Some creators scrawl out a single page just to be counted here, but some harness the smallest of spaces for the most intriguing of narratives, like the mystic, elliptical “The Golden Deer” by Sam Hiti (and its surreally goodnatured counterpart “The Enchanted Stag” by Sarah Oleksyk), and the hilarious sacred-cow-tipping fragments of Neil Swaab (who, by virtue of being wrong on so many levels, appears about five times).

History is a major recurring character in the book’s unconnected vignettes, from the cover-scene of pop eating itself by way of a contemporary comics fan biting into her de-slabbed Amazing Fantasy #15 onward. The Action Philosophers MCs themselves, Ryan Dunlavey & Fred Van Lente, stake out the sordid heyday of crime comics in an uproarious survey of that lurid 1940s-’50s genre (a teaser for the team’s next nonfiction opus Comic Book Comics), while public-domain pathos is to be wrung from Keith Champagne & Dev Madan’s noirish tale of three characters from Popeye and the Frankenstein Monster walking into a bar.

Also playing a part is personal history and the biography of the mind; there’s a kid inside every comics fan no matter how sophisticated, and rites of passage both mundane (“When Doubt Comes Busting Through the Door” by JP Coovert) and mythic (“Day One” by Jamie Burton) punctuate the collection to satisfying effect.

To be Shocking and Awesome is to run a few risks; Josh Finney & Kat Rocha’s “Post Mortem” takes tabloid headlines of infanticide and turns them into Lovecraftian high art while ISR’s own “Mr. Phil” Phil Jackson’s “Secrets and Lies” mines rape in a way that just seems exploitative. (A promising effort for his first published piece, but next time his sparing, somber narrative devices should not overshadow the substance of the work.) For the most part, though, Awesome’s artists puncture hypocrisies and push the event-horizon of good taste in ways seldom seen since the heyday of underground comix, and often with more pokerfaced sophistication than their forebears.

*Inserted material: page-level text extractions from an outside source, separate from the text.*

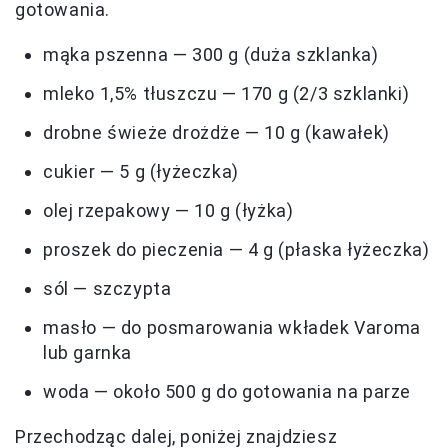
gotowania.
mąka pszenna — 300 g (duża szklanka)
mleko 1,5% tłuszczu — 170 g (2/3 szklanki)
drobne świeże drożdże — 10 g (kawałek)
cukier — 5 g (łyżeczka)
olej rzepakowy — 10 g (łyżka)
proszek do pieczenia — 4 g (płaska łyżeczka)
sól — szczypta
masło — do posmarowania wkładek Varoma
lub garnka
woda — około 500 g do gotowania na parze
Przechodząc dalej, poniżej znajdziesz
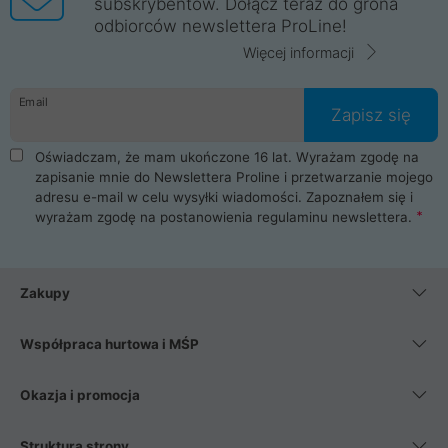
subskrybentów. Dołącz teraz do grona
odbiorców newslettera ProLine!
Więcej informacji
Email
Zapisz się
Oświadczam, że mam ukończone 16 lat. Wyrażam zgodę na
zapisanie mnie do Newslettera Proline i przetwarzanie mojego
adresu e-mail w celu wysyłki wiadomości. Zapoznałem się i
wyrażam zgodę na postanowienia
regulaminu newslettera
.
Zakupy
Współpraca hurtowa i MŚP
Okazja i promocja
Struktura strony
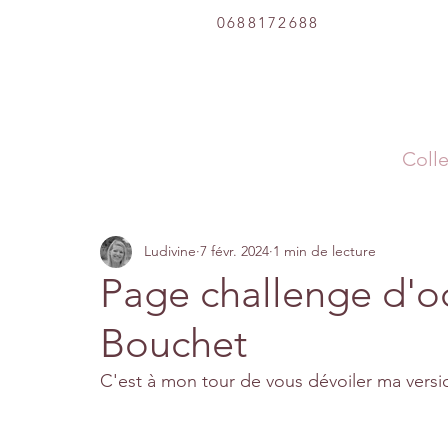
0688172688
Colle
Ludivine
7 févr. 2024
1 min de lecture
Page challenge d'o
Bouchet
C'est à mon tour de vous dévoiler ma versi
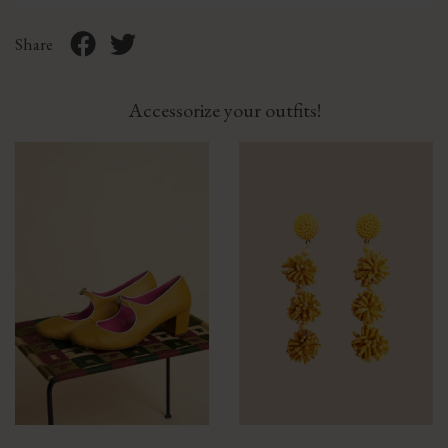
Share
Accessorize your outfits!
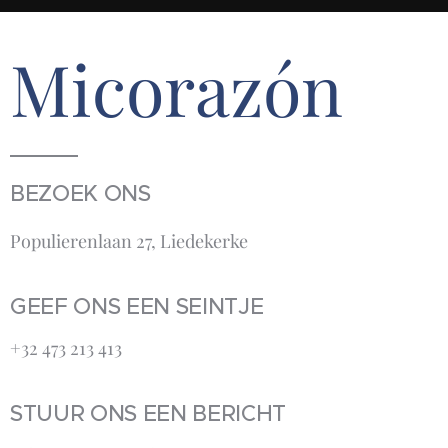
Micorazón
BEZOEK ONS
Populierenlaan 27, Liedekerke
GEEF ONS EEN SEINTJE
+32 473 213 413‬
STUUR ONS EEN BERICHT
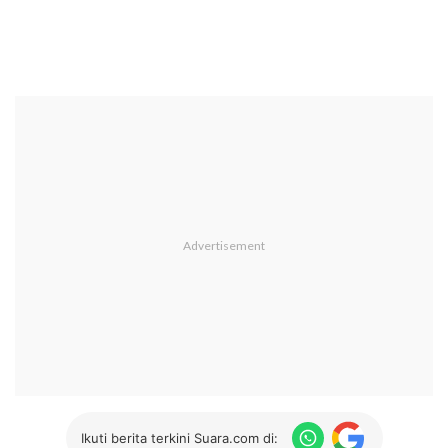
Ikuti berita terkini Suara.com di:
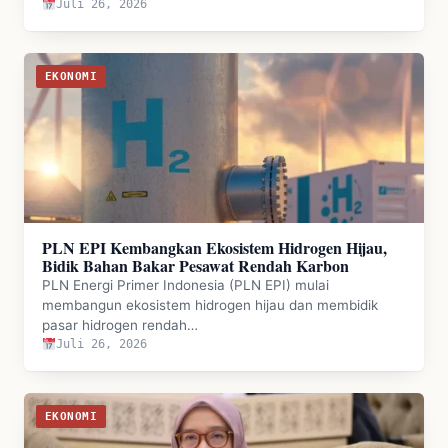
Juli 26, 2026
EKONOMI
PLN EPI Kembangkan Ekosistem Hidrogen Hijau,
Bidik Bahan Bakar Pesawat Rendah Karbon
PLN Energi Primer Indonesia (PLN EPI) mulai
membangun ekosistem hidrogen hijau dan membidik
pasar hidrogen rendah…
Juli 26, 2026
EKONOMI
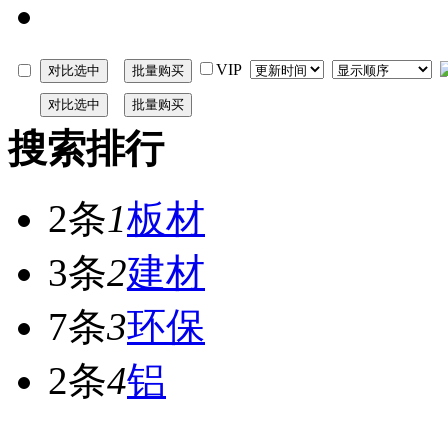
VIP
搜索排行
2条
1
板材
3条
2
建材
7条
3
环保
2条
4
铝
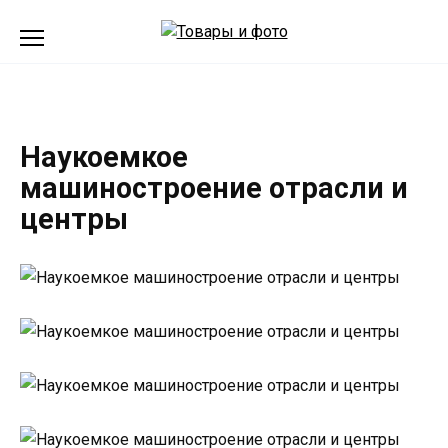
Перейти
к
содержанию
Наукоемкое
машиностроение отрасли и
центры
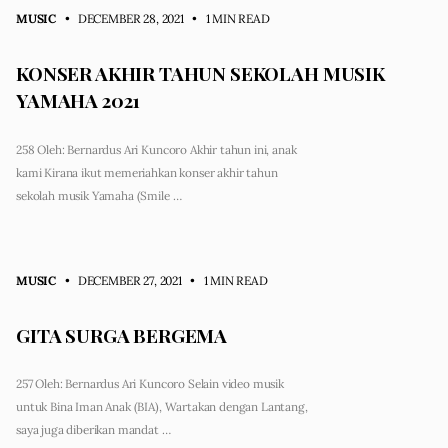
MUSIC
• DECEMBER 28, 2021
•
1 MIN READ
KONSER AKHIR TAHUN SEKOLAH MUSIK
YAMAHA 2021
258 Oleh: Bernardus Ari Kuncoro Akhir tahun ini, anak
kami Kirana ikut memeriahkan konser akhir tahun
sekolah musik Yamaha (Smile …
MUSIC
• DECEMBER 27, 2021
•
1 MIN READ
GITA SURGA BERGEMA
257 Oleh: Bernardus Ari Kuncoro Selain video musik
untuk Bina Iman Anak (BIA), Wartakan dengan Lantang,
saya juga diberikan mandat …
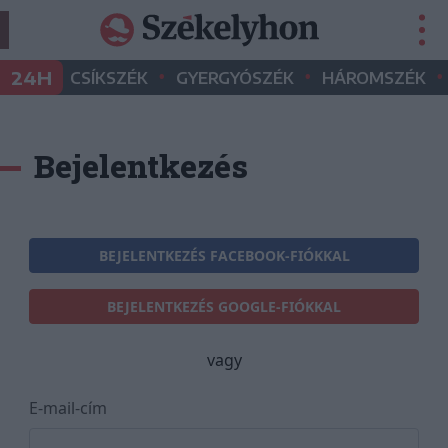
•
•
•
24H
CSÍKSZÉK
GYERGYÓSZÉK
HÁROMSZÉK
Bejelentkezés
BEJELENTKEZÉS FACEBOOK-FIÓKKAL
BEJELENTKEZÉS GOOGLE-FIÓKKAL
vagy
E-mail-cím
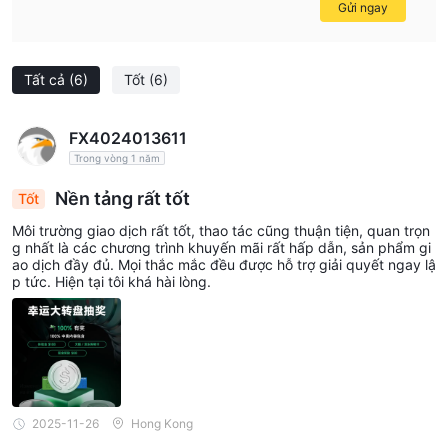
Gửi ngay
Tất cả
(6)
Tốt
(6)
FX4024013611
Trong vòng 1 năm
Nền tảng rất tốt
Tốt
Môi trường giao dịch rất tốt, thao tác cũng thuận tiện, quan trọn
g nhất là các chương trình khuyến mãi rất hấp dẫn, sản phẩm gi
ao dịch đầy đủ. Mọi thắc mắc đều được hỗ trợ giải quyết ngay lậ
p tức. Hiện tại tôi khá hài lòng.
2025-11-26
Hong Kong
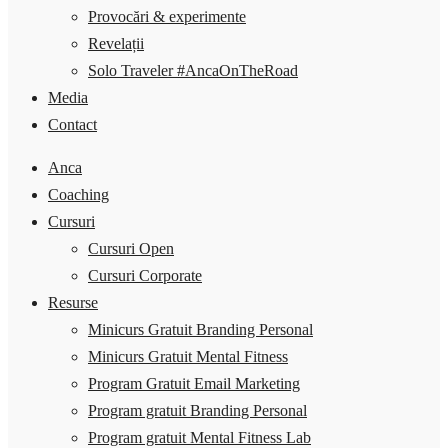
Provocări & experimente
Revelații
Solo Traveler #AncaOnTheRoad
Media
Contact
Anca
Coaching
Cursuri
Cursuri Open
Cursuri Corporate
Resurse
Minicurs Gratuit Branding Personal
Minicurs Gratuit Mental Fitness
Program Gratuit Email Marketing
Program gratuit Branding Personal
Program gratuit Mental Fitness Lab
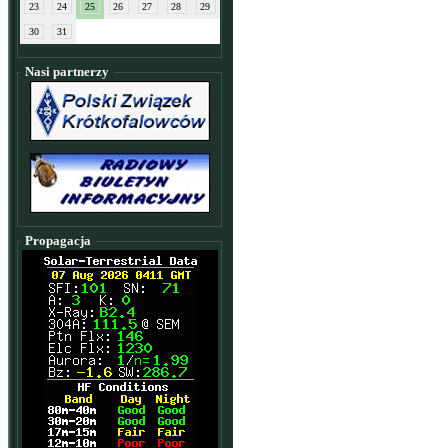
23
24
25
26
27
28
29
30
31
Nasi partnerzy
Propagacja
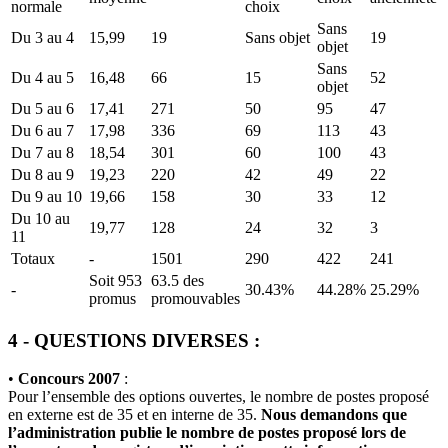
normale
choix
Sans
Du 3 au 4
15,99
19
Sans objet
19
objet
Sans
Du 4 au 5
16,48
66
15
52
objet
Du 5 au 6
17,41
271
50
95
47
Du 6 au 7
17,98
336
69
113
43
Du 7 au 8
18,54
301
60
100
43
Du 8 au 9
19,23
220
42
49
22
Du 9 au 10
19,66
158
30
33
12
Du 10 au
19,77
128
24
32
3
11
Totaux
-
1501
290
422
241
Soit 953
63.5 des
-
30.43%
44.28%
25.29%
promus
promouvables
4 - QUESTIONS DIVERSES :
•
Concours 2007
:
Pour l’ensemble des options ouvertes, le nombre de postes proposé
en externe est de 35 et en interne de 35.
Nous demandons que
l’administration publie le nombre de postes proposé lors de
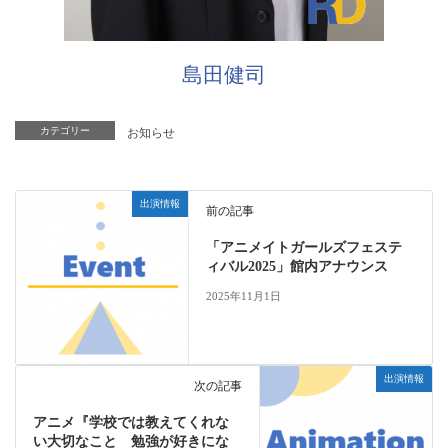
島田健司
カテゴリー
お知らせ
出演情報
前の記事
「アニメイトガールズフェステ
ィバル2025」館内アナウンス
2025年11月1日
出演情報
次の記事
アニメ『学校では教えてくれな
い大切なこと 勉強が好きにな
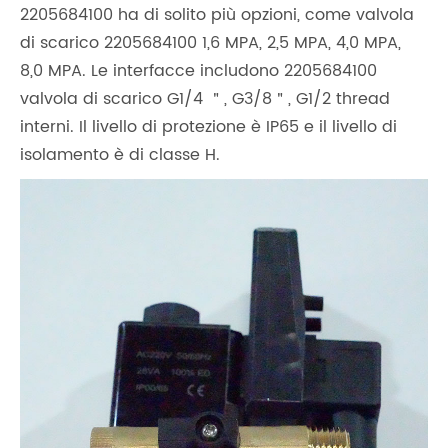
2205684100 ha di solito più opzioni, come valvola
di scarico 2205684100 1,6 MPA, 2,5 MPA, 4,0 MPA,
8,0 MPA. Le interfacce includono 2205684100
valvola di scarico G1/4 ＂, G3/8＂, G1/2 thread
interni. Il livello di protezione è IP65 e il livello di
isolamento è di classe H.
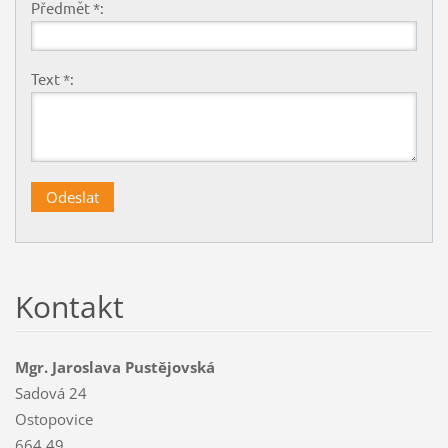
Předmět *:
Text *:
Kontakt
Mgr. Jaroslava Pustějovská
Sadová 24
Ostopovice
664 49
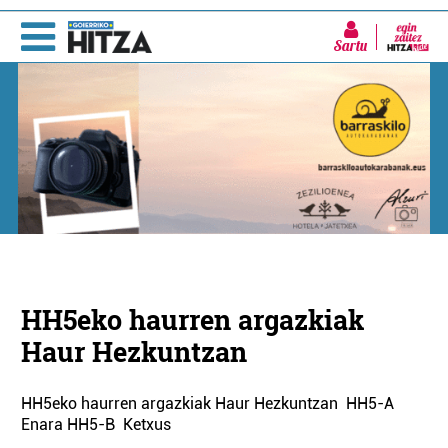
Sartu
HH5eko haurren argazkiak
Haur Hezkuntzan
HH5eko haurren argazkiak Haur Hezkuntzan HH5-A
Enara HH5-B Ketxus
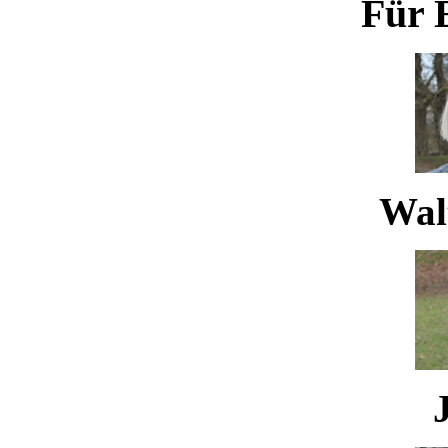
Für 
Waltr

The heritage of classic cartooning is on view too in Chris Duffy’s kinetic and witty “Steve and Katsy and Whuff,” and its frontiers are in sight in the deliriously inventive design and formally innovative storytelling of “Lies” By ISR’s own Charly “Charlito” LaGreca. Formal ingenuity doesn’t save everybody; a tricky choreographing of multiple inner critical voices turned into physical clones nagging and distracting Joseph Lambert isn’t enough to make his untitled piece rise above the writer’s block that remains the only story he came up with.

Still, the book overflows with creators who command the artform’s craft as much as they advance its content; Jesse Post & Ben Towle in “The Gates of the Garden” (a sketch of the dreams and delusions that created modern Iraq that’s an Eisner Award waiting to happen) and Hanvey Hsiung & Gia-Bao Tran in “We Are Not Alone” (a lifegiving urban fantasia of flying-saucer samaritans) particularly make the most of the collection’s black-and-white format for a graphic brevity and painterly abundance of shadow and tone.

While Awesome shows the state of the art of comics’ present, it helps ensure the medium’s future by donating all proceeds to Indie Spinner Rack’s not-for-profit reporting and the Center for Cartoon Studies’ support of emerging creators. But don’t let the good cause scare you off – this is simply the most good reading you may see in one place this year.